Causes of nasal congestion in babies
Nasal congestion in babies is caused by more or less the same factors that cause nasal discharge. The causes of nasal congestion are the following:
- Cold and flu
- Common cold
- Allergies or hay fever
- Abnormally small nasal passage
- Sinus infection
- Continuous exposure to irritants
- Vasomotor rhinitis
- Excessive use of some nasal sprays or drops
Also, since babies are quite exploratory, they can catch a cold virus, by turning upside down or touching some toys, etc. Newborn babies have a developing immune system, making them more vulnerable to catching the common cold. Babies encounter 4-10 episodes of the common cold in their first year.
Is nasal congestion harmful?
Nasal congestion during the first months of a baby’s life not only interferes with eating and sleeping patterns, but can also interfere with their development of hearing and speech. On the other hand, episodes of not breathing while sleeping or snoring can also be seen during such periods of congestion. Nasal congestion in newborns should not be neglected, as it can cause life-threatening respiratory problems. It is different from the nasal congestion that occurs in older children and adolescents, where it is only a nuisance. Although it is not a serious problem, nasal congestion can cause flu, ear infections or even pneumonia.

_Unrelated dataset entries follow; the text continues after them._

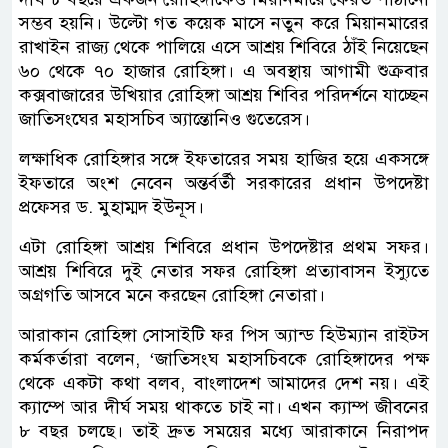
সম্ভব হয়নি। উল্টো গত কয়েক মাসে নতুন করে মিয়ানমারের
রাখাইন রাজ্য থেকে পালিয়ে এসে আশ্রয় শিবিরে ঠাঁই নিয়েছেন
৬০ থেকে ৭০ হাজার রোহিঙ্গা। এ অবস্থায় আগামী শুক্রবার
কক্সবাজারের উখিয়ার রোহিঙ্গা আশ্রয় শিবির পরিদর্শনে যাচ্ছেন
জাতিসংঘের মহাসচিব অ্যান্তোনিও গুতেরেস।
লক্ষাধিক রোহিঙ্গার সঙ্গে ইফতারের সময় হাজির হয়ে একসঙ্গে
ইফতারে অংশ নেবেন অন্তর্বর্তী সরকারের প্রধান উপদেষ্টা
প্রফেসর ড. মুহাম্মদ ইউনূস।
এটা রোহিঙ্গা আশ্রয় শিবিরে প্রধান উপদেষ্টার প্রথম সফর।
আশ্রয় শিবিরে দুই নেতার সফর রোহিঙ্গা প্রত্যাবাসন ইস্যুতে
অগ্রগতি আসবে মনে করছেন রোহিঙ্গা নেতারা।
আরাকান রোহিঙ্গা সোসাইটি ফর পিস অ্যান্ড হিউম্যান রাইটস
কর্মকর্তারা বলেন, ‘জাতিসংঘ মহাসচিবকে রোহিঙ্গাদের পক্ষ
থেকে একটা কথা বলব, বাংলাদেশ আমাদের দেশ নয়। এই
ক্যাম্পে আর দীর্ঘ সময় থাকতে চাই না। এখন ক্যাম্প জীবনের
৮ বছর চলছে। তাই দ্রুত সময়ের মধ্যে আরাকানে নিরাপদ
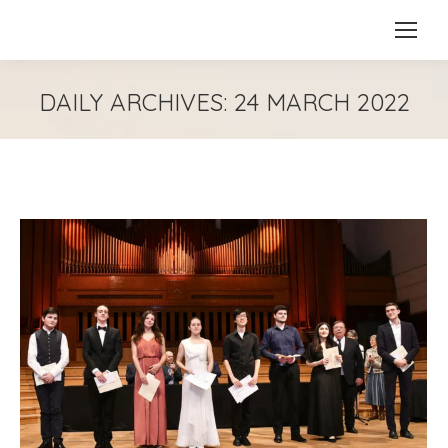
DAILY ARCHIVES:
24 MARCH 2022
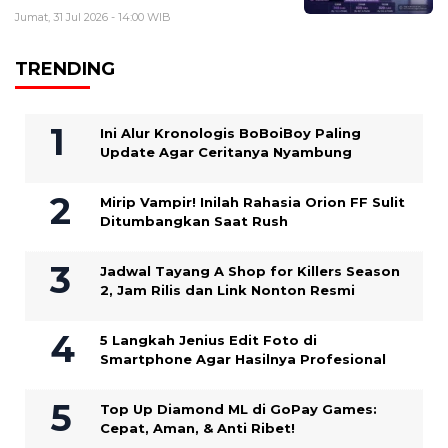
Jumat, 31 Jul 2026 - 14:00 WIB
TRENDING
Ini Alur Kronologis BoBoiBoy Paling
Update Agar Ceritanya Nyambung
Mirip Vampir! Inilah Rahasia Orion FF Sulit
Ditumbangkan Saat Rush
Jadwal Tayang A Shop for Killers Season
2, Jam Rilis dan Link Nonton Resmi
5 Langkah Jenius Edit Foto di
Smartphone Agar Hasilnya Profesional
Top Up Diamond ML di GoPay Games:
Cepat, Aman, & Anti Ribet!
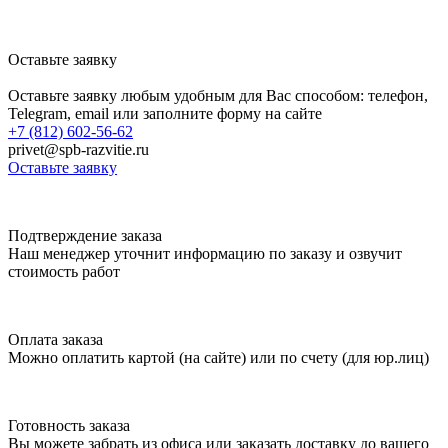
Оставьте заявку
Оставьте заявку любым удобным для Вас способом: телефон,
Telegram, email или заполните форму на сайте
+7 (812) 602-56-62
privet@spb-razvitie.ru
Оставьте заявку
Подтверждение заказа
Наш менеджер уточнит информацию по заказу и озвучит
стоимость работ
Оплата заказа
Можно оплатить картой (на сайте) или по счету (для юр.лиц)
Готовность заказа
Вы можете забрать из офиса или заказать доставку до вашего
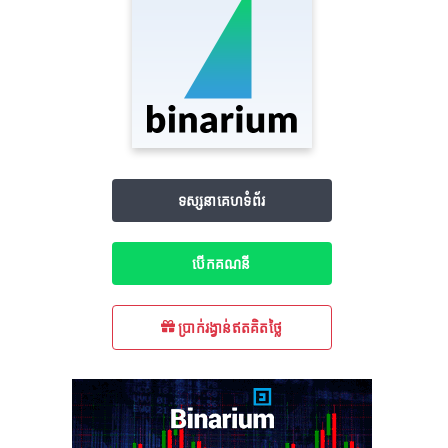
ទស្សនាគេហទំព័រ
បើក​គណនី
ប្រាក់រង្វាន់ឥតគិតថ្លៃ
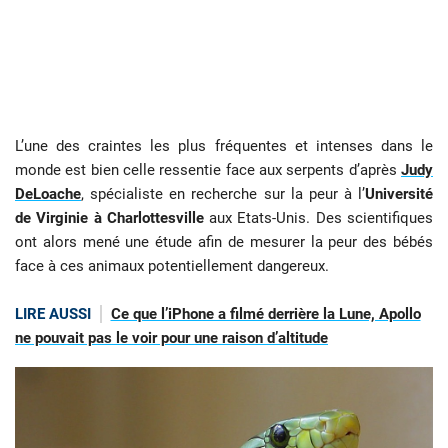
L’une des craintes les plus fréquentes et intenses dans le
monde est bien celle ressentie face aux serpents d’après
Judy
DeLoache
, spécialiste en recherche sur la peur à l’
Université
de Virginie à Charlottesville
aux Etats-Unis. Des scientifiques
ont alors mené une étude afin de mesurer la peur des bébés
face à ces animaux potentiellement dangereux.
LIRE AUSSI
Ce que l’iPhone a filmé derrière la Lune, Apollo
ne pouvait pas le voir pour une raison d’altitude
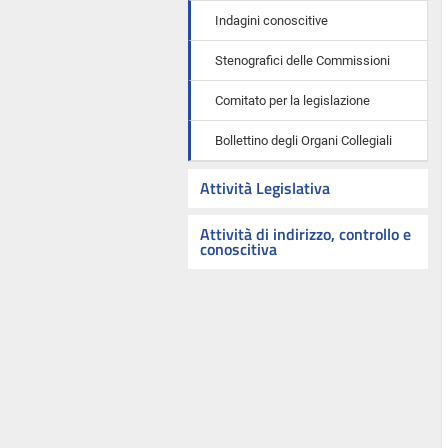
Indagini conoscitive
Stenografici delle Commissioni
Comitato per la legislazione
Bollettino degli Organi Collegiali
Attività Legislativa
Attività di indirizzo, controllo e
conoscitiva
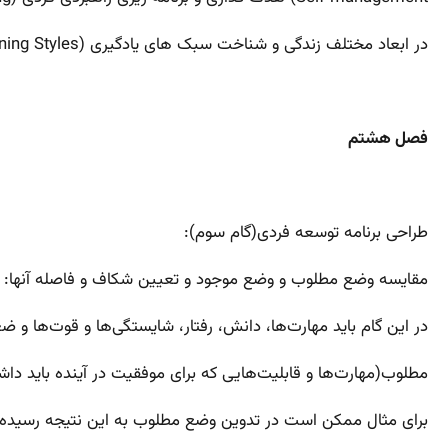
در ابعاد مختلف زندگی و شناخت سبک های یادگیری (Learning Styles) است.
فصل هشتم
طراحی برنامه توسعه فردی(گام سوم):
مقایسه وضع مطلوب و وضع موجود و تعیین شکاف و فاصله آنها:
در این گام باید مهارت‌ها، دانش، رفتار، شایستگی‌ها و قوت‌ها 
مطلوب(مهارت‌ها و قابلیت‌هایی که برای موفقیت در آینده باید داشت
برای مثال ممکن است در تدوین وضع مطلوب به این نتیجه رسیده با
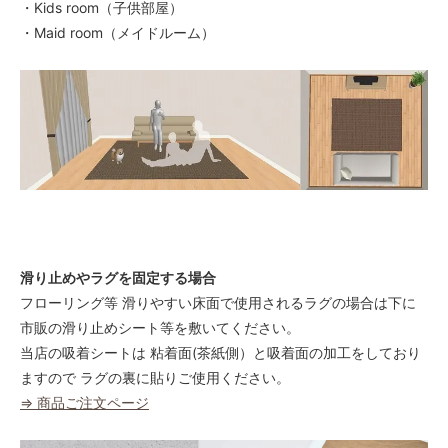
・Kids room（子供部屋）
・Maid room（メイドルーム）
滑り止めやラグを固定する場合
フローリング等 滑りやすい床面で使用されるラグの場合は下に
市販の滑り止めシート等を敷いてください。
当店の吸着シートは 粘着面(茶紙側）と吸着面の加工をしており
ますので ラグの裏に貼りご使用ください。
⇒ 商品ご注文ページ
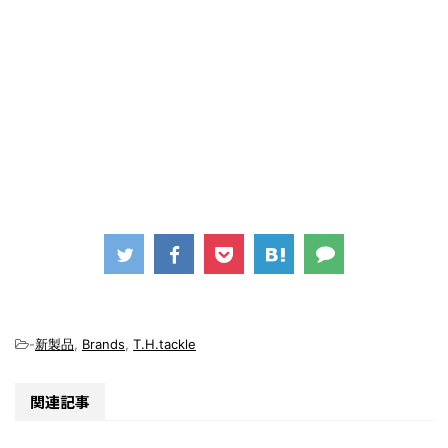
-
新製品
,
Brands
,
T.H.tackle
関連記事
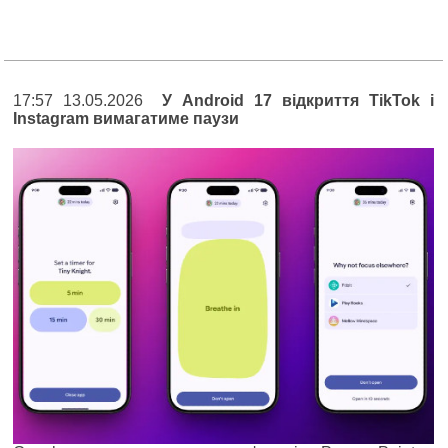
17:57 13.05.2026
У Android 17 відкриття TikTok і
Instagram вимагатиме паузи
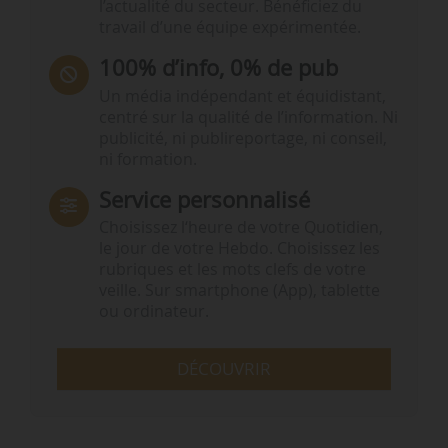
l’actualité du secteur. Bénéficiez du
travail d’une équipe expérimentée.
100% d’info, 0% de pub
Un média indépendant et équidistant,
centré sur la qualité de l’information. Ni
publicité, ni publireportage, ni conseil,
ni formation.
Service personnalisé
Choisissez l‘heure de votre Quotidien,
le jour de votre Hebdo. Choisissez les
rubriques et les mots clefs de votre
veille. Sur smartphone (App), tablette
ou ordinateur.
DÉCOUVRIR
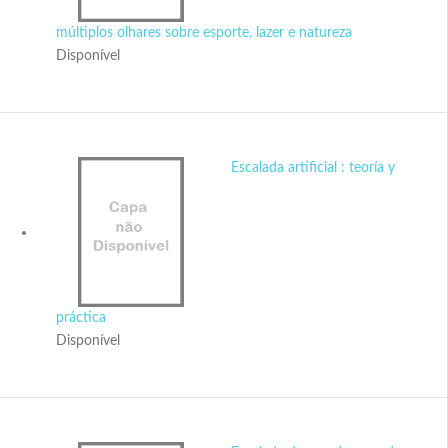
múltiplos olhares sobre esporte, lazer e natureza
Disponível
Escalada artificial : teoría y
práctica
Disponível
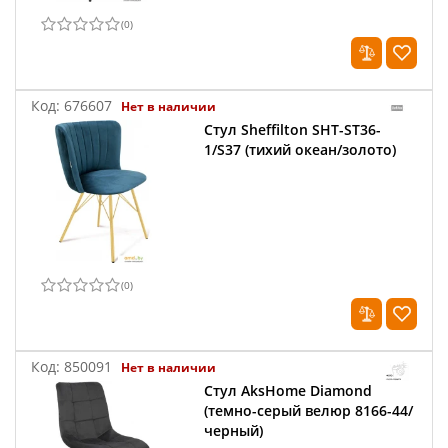
(
0
)
Код:
676607
Нет в наличии
Стул Sheffilton SHT-ST36-
1/S37 (тихий океан/золото)
(
0
)
Код:
850091
Нет в наличии
Стул AksHome Diamond
(темно-серый велюр 8166-44/
черный)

How to treat nasal congestion in babies?
Because the baby only breathes through the mouth for the first six months, it is important to keep the baby’s nose clear, to avoid interruptions during sleep or feeding. In case of nasal congestion, you should buy a humidifier that maintains a certain level of humidity in the air. This will take care of the dry air that irritates the baby’s nasal passages.
For the most part, pediatricians recommend the use of saline nose drops to eliminate nasal congestion. However, these drops should also be administered only after consulting the pediatrician. With the aid of the dropper, insert 2 to 3 drops of saline solution into your baby’s nostrils (one at a time) and wait a minute until the dry mucus softens. Then use a nasal aspirator to suction the mucus. An infant nasal aspirator helps eliminate mucus in the nasal tract, when the congestion is severe. A nasal aspirator is a bulbous suction device that suctions the mucus from the nasal passages. Use the nasal aspirator before feeding it and before going to bed.
Another home remedy for nasal congestion is to raise the baby’s sleeping position. You can do this by placing a small pillow under the sheet in the crib. You can also have your baby sleep in the car seat. The raised position will prevent the mucus from blocking the nasal passages, which will allow your little one to sleep peacefully at night.
There are some over-the-counter medications, such as decongestants, that are available and that relieve nasal congestion. These decongestants reduce inflammation in the linings of the nose, thus relieving nasal congestion. These medications come in the form of aerosols and drops, however, they should not be used for more than 3 days. This is because excessive use can aggravate congestion. However, this is only suitable for the stuffy nose and does not treat the nasal discharge. You should consult with a pediatrician about the use of decongestants, since they are not good for children’s health.
Do not attempt any of these treatment methods without consulting the pediatrician. Babies are very delicate and any medication that is administered to treat nasal congestion in babies should be done strictly under the supervision of the pediatrician.